SHINN (T.) : « Des sciences industrielles aux sciences fondamentales. La mutation de l’Ecole supérieure de physique et chimie (1882 - 1970) », Paris, Revue Française de sociologie, 1981, n° XXII, p. 177.

74.

Parmi ses membres, le groupe compte Bertrand Schwartz, directeur de l’Ecole des mines de Nancy. En 1957, il réforma l’Ecole de Nancy. Son point de vue est exprimé dans la revue Esprit n° spécial, mai - juin 1964, pp. 1018 - 1030. « Un ingénieur aujourd’hui ne peut avoir les mêmes caractéristiques qu’il y a 50 ans. A cette époque, les techniques - prenons le cas de la mine ou de la sidérurgie - étaient simples. Avec un peu de bonne volonté et de bon sens, un ingénieur pouvait exercer très correctement son métier de technicien. Celui-ci ne constituait qu’en une mise au point lente et régulière de sa technique. S’il avait déjà une mission de commandement celle-ci était relativement plus simple qu’aujourd’hui... Les problèmes humains n’avaient pas l’acuité ni l’importance qu’ils ont actuellement. En quelques années, une véritable mutation s’est produite. La spécialisation est nécessaire. Mais encore plus nécessaire sont les capacités de l’ingénieur à apprendre sans cesse du nouveau, à s’adapter, à se renouveler, à poursuivre toute sa vie sa formation et son instruction.
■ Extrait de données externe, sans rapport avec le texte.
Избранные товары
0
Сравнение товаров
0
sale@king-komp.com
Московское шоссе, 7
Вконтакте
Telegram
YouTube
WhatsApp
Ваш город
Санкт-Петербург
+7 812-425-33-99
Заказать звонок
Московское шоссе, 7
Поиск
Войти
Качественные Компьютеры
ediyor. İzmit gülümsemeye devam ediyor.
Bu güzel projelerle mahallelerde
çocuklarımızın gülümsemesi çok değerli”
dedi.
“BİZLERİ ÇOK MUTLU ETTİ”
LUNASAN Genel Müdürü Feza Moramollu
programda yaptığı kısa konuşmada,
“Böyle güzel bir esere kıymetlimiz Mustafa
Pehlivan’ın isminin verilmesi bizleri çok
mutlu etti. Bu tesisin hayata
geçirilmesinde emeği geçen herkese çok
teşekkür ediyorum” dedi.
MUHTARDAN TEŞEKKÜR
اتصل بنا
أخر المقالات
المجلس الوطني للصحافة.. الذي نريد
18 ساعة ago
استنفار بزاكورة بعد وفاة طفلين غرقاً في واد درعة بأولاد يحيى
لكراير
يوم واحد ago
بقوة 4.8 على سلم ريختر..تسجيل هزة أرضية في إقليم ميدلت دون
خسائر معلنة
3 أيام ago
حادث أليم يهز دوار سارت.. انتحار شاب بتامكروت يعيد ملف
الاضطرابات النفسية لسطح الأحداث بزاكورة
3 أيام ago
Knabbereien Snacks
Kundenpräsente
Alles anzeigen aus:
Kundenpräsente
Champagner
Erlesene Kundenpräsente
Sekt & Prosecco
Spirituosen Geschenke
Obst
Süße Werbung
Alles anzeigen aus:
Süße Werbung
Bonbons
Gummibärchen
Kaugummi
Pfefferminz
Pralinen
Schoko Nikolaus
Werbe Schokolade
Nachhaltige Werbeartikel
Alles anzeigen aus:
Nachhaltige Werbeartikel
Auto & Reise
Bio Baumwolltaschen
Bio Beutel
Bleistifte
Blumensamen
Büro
Mais à cette transformation de sa mission de technicien se sont développées deux missions : celle de chef qui exerce un commandement, celle d’instructeur qui forme son personnel. Ces deux missions sont très lourdes. Elles nécessitent toutes deux de très grandes qualités et des qualités qui s’acquièrent. Enseignement de sociologie, psychologie, sciences humaines, organisation et simplification du travail, sciences économiques, expression écrite ou orale deviennent aussi indispensables à l’ingénieur moderne que les enseignements classiques des sciences ou de techniques. »

75.

« Résumé du rapport du groupe d’études des Grandes Ecoles - Rapport Boulloche », Revue Esprit, 1964, n° 328, pp. 1031-1048.
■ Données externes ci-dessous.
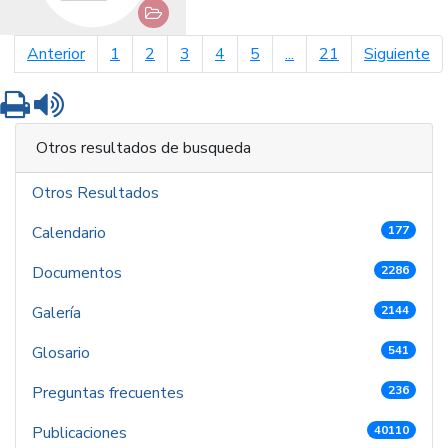
página anterior
pá
Anterior
1
2
3
4
5
...
21
Siguiente
Imprimir
Leer contenido
Otros resultados de busqueda
Otros Resultados
Calendario
177
Documentos
2286
Galería
2144
Glosario
541
Preguntas frecuentes
236
Publicaciones
40110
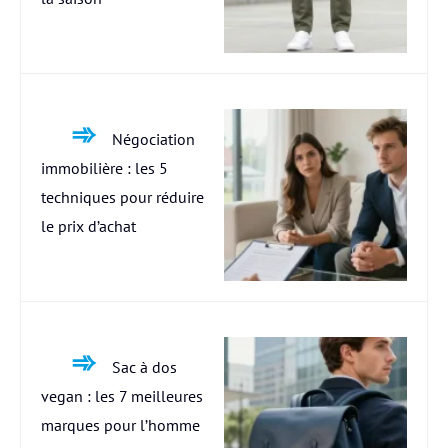
Négociation
immobilière : les 5
techniques pour réduire
le prix d’achat
Sac à dos
vegan : les 7 meilleures
marques pour l’homme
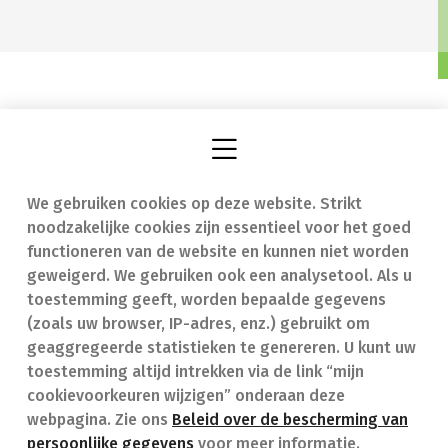
We gebruiken cookies op deze website. Strikt
Vind een apotheek
In geval van nood
noodzakelijke cookies zijn essentieel voor het goed
Onze expertise
Contact
functioneren van de website en kunnen niet worden
geweigerd. We gebruiken ook een analysetool. Als u
Ziekten
Veelgestelde vragen
toestemming geeft, worden bepaalde gegevens
(zoals uw browser, IP-adres, enz.) gebruikt om
Geneesmiddelen
(FAQ)
geaggregeerde statistieken te genereren. U kunt uw
toestemming altijd intrekken via de link “mijn
cookievoorkeuren wijzigen” onderaan deze
webpagina. Zie ons
Beleid over de bescherming van
persoonlijke gegevens
voor meer informatie.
Le groupe estime que le nombre de matières enseignées doit être limité à l’essentiel (5 à 6 matières par an) et qu’en particulier l’horaire de présence ne doit pas dépasser 25 heures par semaine. Il propose de remplacer le cours magistral par de petites classes de 15 à 30. Il suggère d’amplifier l’orientation des élèves vers la recherche.